• Source material
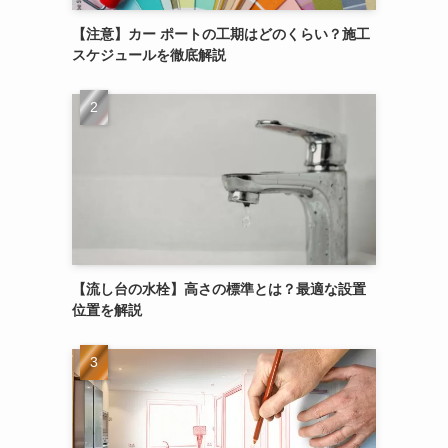
【注意】カー ポートの工期はどのくらい？施工
スケジュールを徹底解説
【流し台の水栓】高さの標準とは？最適な設置
位置を解説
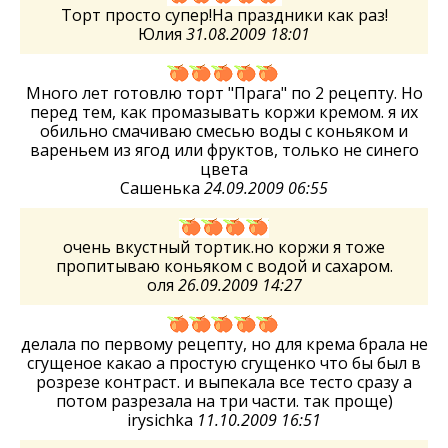
Торт просто супер!На праздники как раз!
Юлия
31.08.2009 18:01
Много лет готовлю торт "Прага" по 2 рецепту. Но
перед тем, как промазывать коржи кремом. я их
обильно смачиваю смесью воды с коньяком и
вареньем из ягод или фруктов, только не синего
цвета
Сашенька
24.09.2009 06:55
очень вкустный тортик.но коржи я тоже
пропитываю коньяком с водой и сахаром.
оля
26.09.2009 14:27
делала по первому рецепту, но для крема брала не
сгущеное какао а простую сгущенко что бы был в
розрезе контраст. и выпекала все тесто сразу а
потом разрезала на три части. так проще)
irysichka
11.10.2009 16:51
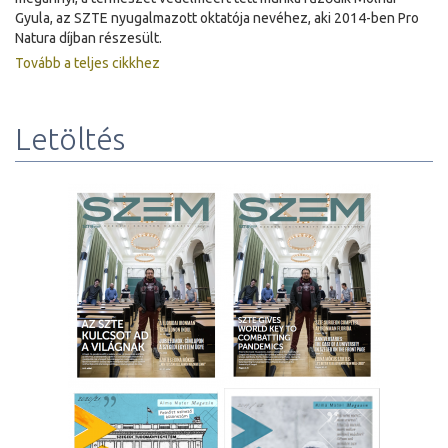
Gyula, az SZTE nyugalmazott oktatója nevéhez, aki 2014-ben Pro
Natura díjban részesült.
Tovább a teljes cikkhez
Letöltés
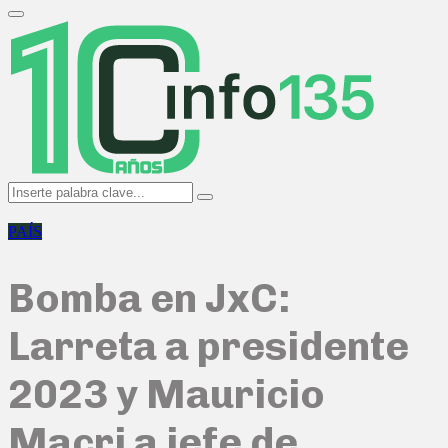
Search
for:
Primary
Menu
Search
Search
for:
PAÍS
Bomba en JxC:
Larreta a presidente
2023 y Mauricio
Macri a jefe de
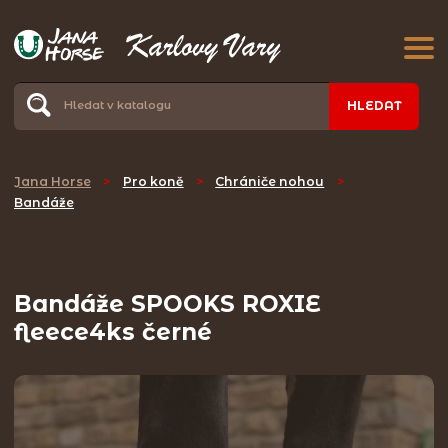
HLEDAT
Jana Horse
>
Pro koně
>
Chrániče nohou
>
Bandáže
Bandáže SPOOKS ROXIE
fleece4ks černé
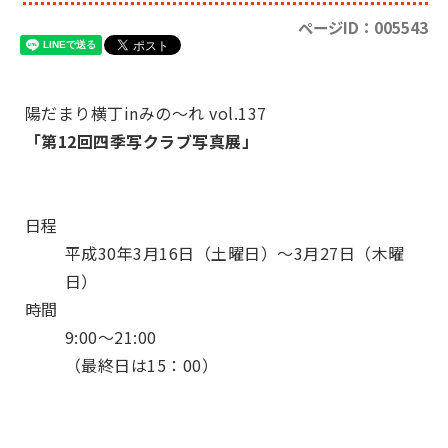
ページID：005543
陽だまり横丁inみの～れ vol.137
「第12回四季写クラブ写真展」
日程
平成30年3月16日（土曜日）～3月27日（木曜
日）
時間
9:00～21:00
（最終日は15：00）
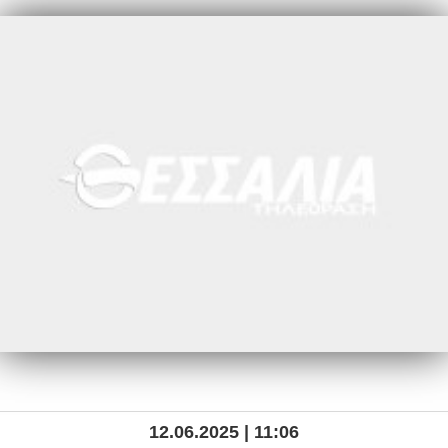
12.06.2025 | 11:06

• Goal of the exercise
Reproduce verbatim the opening line of the material and every line after it, up to and including the line with "26.09.2009 14:27", but no pictures.

• Worked solution
【注意】カー ポートの工期はどのくらい？施工
スケジュールを徹底解説
【流し台の水栓】高さの標準とは？最適な設置
位置を解説
Торт просто супер!На праздники как раз!
Юлия
31.08.2009 18:01
Много лет готовлю торт "Прага" по 2 рецепту. Но
перед тем, как промазывать коржи кремом. я их
обильно смачиваю смесью воды с коньяком и
вареньем из ягод или фруктов, только не синего
цвета
Сашенька
24.09.2009 06:55
очень вкустный тортик.но коржи я тоже
пропитываю коньяком с водой и сахаром.
оля
26.09.2009 14:27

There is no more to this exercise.